The $2 f$ signals are normalized with the direct signals to make them independent of the amount of light reaching the detector. The normalized $2 f$ sample signal is then subtracted with a processed version of the reference signal to achieve a balanced detection signal.¹² An ideal absorption signal is then fitted to the balanced detection signal, and from this the peak-to-peak distance is estimated, referred to as the WMS value. For small absorptions, the WMS value is proportional to the absorbance, and thus to the product of the gas concentration and the path length traveled by the light. To transform the WMS value to a more meaningful quantity, the standard addition method is used.¹⁴ The standard addition procedure is to add known path lengths of ambient air in-between the light source and the detector. At each distance, the WMS value is measured. A so-called equivalent mean path length $L_{e q}$ can then be estimated, corresponding to the air distance that the light has to travel in ambient air to obtain the same oxygen or water vapor absorption imprint.
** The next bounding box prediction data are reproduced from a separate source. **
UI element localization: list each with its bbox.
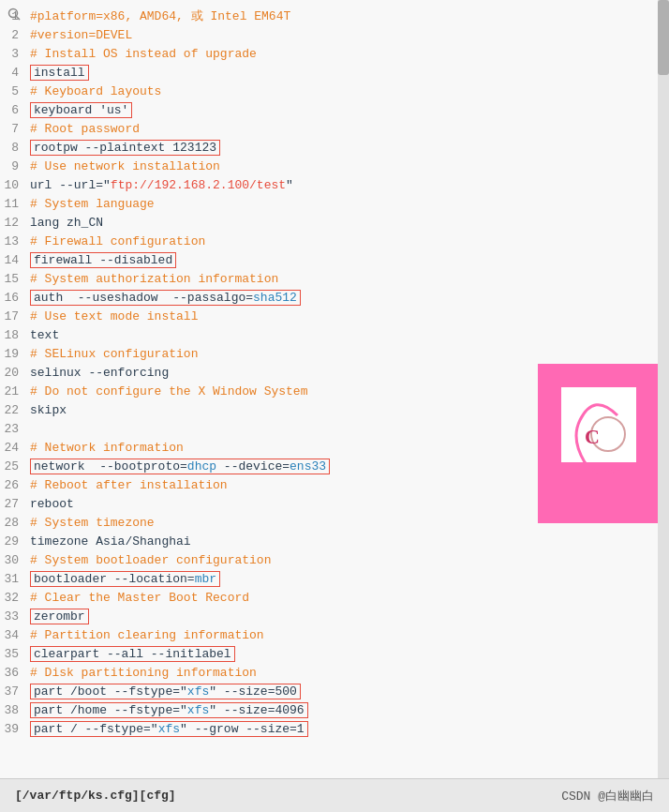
code-token: # Disk partitioning information <box>30 666 257 680</box>
code-line: 13# Firewall configuration <box>0 233 669 251</box>
line-number: 30 <box>0 551 30 570</box>
line-content: # Keyboard layouts <box>30 83 662 101</box>
line-number: 8 <box>0 139 30 158</box>
line-number: 34 <box>0 626 30 645</box>
boxed-bootloader: bootloader --location=mbr <box>30 571 220 587</box>
line-number: 10 <box>0 176 30 195</box>
line-content: # Root password <box>30 120 662 139</box>
boxed-text: keyboard 'us' <box>30 102 132 118</box>
code-line: 39part / --fstype="xfs" --grow --size=1 <box>0 720 669 739</box>
code-token: # System authorization information <box>30 272 278 286</box>
boxed-text: zerombr <box>30 609 89 624</box>
code-token: # Network information <box>30 441 184 455</box>
code-token: " <box>286 178 293 192</box>
line-number: 38 <box>0 701 30 720</box>
line-number: 18 <box>0 326 30 345</box>
boxed-part: part /home --fstype="xfs" --size=4096 <box>30 702 308 718</box>
line-number: 21 <box>0 383 30 401</box>
boxed-part: part / --fstype="xfs" --grow --size=1 <box>30 721 308 737</box>
line-content: lang zh_CN <box>30 214 662 233</box>
line-number: 35 <box>0 645 30 664</box>
boxed-text: install <box>30 65 89 81</box>
code-line: 12lang zh_CN <box>0 214 669 233</box>
code-line: 2#version=DEVEL <box>0 26 669 45</box>
line-number: 33 <box>0 608 30 626</box>
line-number: 36 <box>0 664 30 683</box>
code-token: # Clear the Master Boot Record <box>30 591 249 605</box>
line-content: firewall --disabled <box>30 251 662 270</box>
code-line: 37part /boot --fstype="xfs" --size=500 <box>0 683 669 701</box>
status-brand: CSDN @白幽幽白 <box>561 788 654 804</box>
line-number: 14 <box>0 251 30 270</box>
line-number: 13 <box>0 233 30 251</box>
line-number: 27 <box>0 495 30 514</box>
code-token: # Keyboard layouts <box>30 84 161 98</box>
line-content: # Firewall configuration <box>30 233 662 251</box>
line-content: # Partition clearing information <box>30 626 662 645</box>
line-content: rootpw --plaintext 123123 <box>30 139 662 158</box>
code-line: 7# Root password <box>0 120 669 139</box>
scrollbar-thumb[interactable] <box>658 0 669 75</box>
line-content: auth --useshadow --passalgo=sha512 <box>30 289 662 308</box>
line-content: # Clear the Master Boot Record <box>30 589 662 608</box>
line-content: #version=DEVEL <box>30 26 662 45</box>
code-line: 15# System authorization information <box>0 270 669 289</box>
line-content: text <box>30 326 662 345</box>
line-number: 24 <box>0 439 30 458</box>
line-number: 2 <box>0 26 30 45</box>
code-token: timezone Asia/Shanghai <box>30 534 191 549</box>
code-line: 29timezone Asia/Shanghai <box>0 533 669 551</box>
code-token: ftp://192.168.2.100/test <box>111 178 286 192</box>
code-line: 10url --url="ftp://192.168.2.100/test" <box>0 176 669 195</box>
line-content: # Use network installation <box>30 158 662 176</box>
code-line: 8rootpw --plaintext 123123 <box>0 139 669 158</box>
line-number: 32 <box>0 589 30 608</box>
line-content: #platform=x86, AMD64, 或 Intel EM64T <box>30 8 662 26</box>
code-token: mbr <box>195 572 216 586</box>
line-content: # SELinux configuration <box>30 345 662 364</box>
code-line: 30# System bootloader configuration <box>0 551 669 570</box>
code-token: url --url=" <box>30 178 111 192</box>
boxed-text: firewall --disabled <box>30 252 176 268</box>
line-number: 4 <box>0 64 30 83</box>
line-content: part / --fstype="xfs" --grow --size=1 <box>30 720 662 739</box>
code-token: part / --fstype=" <box>34 722 158 736</box>
line-content: clearpart --all --initlabel <box>30 645 662 664</box>
code-line: 9# Use network installation <box>0 158 669 176</box>
line-content: keyboard 'us' <box>30 101 662 120</box>
boxed-part: part /boot --fstype="xfs" --size=500 <box>30 684 301 699</box>
line-number: 15 <box>0 270 30 289</box>
line-number: 25 <box>0 458 30 476</box>
line-number: 31 <box>0 570 30 589</box>
code-line: 14firewall --disabled <box>0 251 669 270</box>
line-number: 9 <box>0 158 30 176</box>
code-line: 31bootloader --location=mbr <box>0 570 669 589</box>
code-token: # System timezone <box>30 516 155 530</box>
code-line: 33zerombr <box>0 608 669 626</box>
code-line: 34# Partition clearing information <box>0 626 669 645</box>
line-number: 22 <box>0 401 30 420</box>
line-content: # Disk partitioning information <box>30 664 662 683</box>
line-content: # System language <box>30 195 662 214</box>
code-token: " --size=4096 <box>209 703 304 717</box>
code-token: xfs <box>187 684 209 699</box>
line-content: # System bootloader configuration <box>30 551 662 570</box>
svg-text:C: C <box>585 425 600 448</box>
code-token: # Partition clearing information <box>30 628 264 642</box>
code-token: # Reboot after installation <box>30 478 228 492</box>
line-content: part /home --fstype="xfs" --size=4096 <box>30 701 662 720</box>
code-token: ens33 <box>290 459 326 474</box>
line-content: # Install OS instead of upgrade <box>30 45 662 64</box>
scrollbar-track[interactable] <box>658 0 669 778</box>
line-number: 6 <box>0 101 30 120</box>
code-token: # System language <box>30 197 155 211</box>
code-line: 11# System language <box>0 195 669 214</box>
code-line: 38part /home --fstype="xfs" --size=4096 <box>0 701 669 720</box>
line-number: 1 <box>0 8 30 26</box>
code-token: sha512 <box>253 291 297 305</box>
code-line: 32# Clear the Master Boot Record <box>0 589 669 608</box>
code-token: " --size=500 <box>209 684 297 699</box>
code-token: # Use network installation <box>30 159 220 173</box>
code-line: 19# SELinux configuration <box>0 345 669 364</box>
line-number: 19 <box>0 345 30 364</box>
The calibration procedures for both gases were performed at room temperature of $25 ° C$ and a relative humidity of about 20%. It should be noted that one would expect 100% humidity in the sinus cavities due to liquid water in the surrounding tissue, with a temperature close to $37 ° C$ . At such a temperature, the water vapor pressure is about a factor of 2 higher than at $25 ° C$ .¹⁵ Thus, a particular water vapor signal from a sinus corresponds to about 1/10 of the surrounding air path length yielding the same signal. This factor is further discussed in Sec. 4.

2.3.

Gas Monitoring Procedure

The maxillary and frontal sinuses of human volunteers were investigated using the nonintrusive technique presented. In the case of the maxillary sinus, two different detection geometries were used (PC and CC), and in the case of frontal sinus studies, a single detection geometry was used (OF) as follows.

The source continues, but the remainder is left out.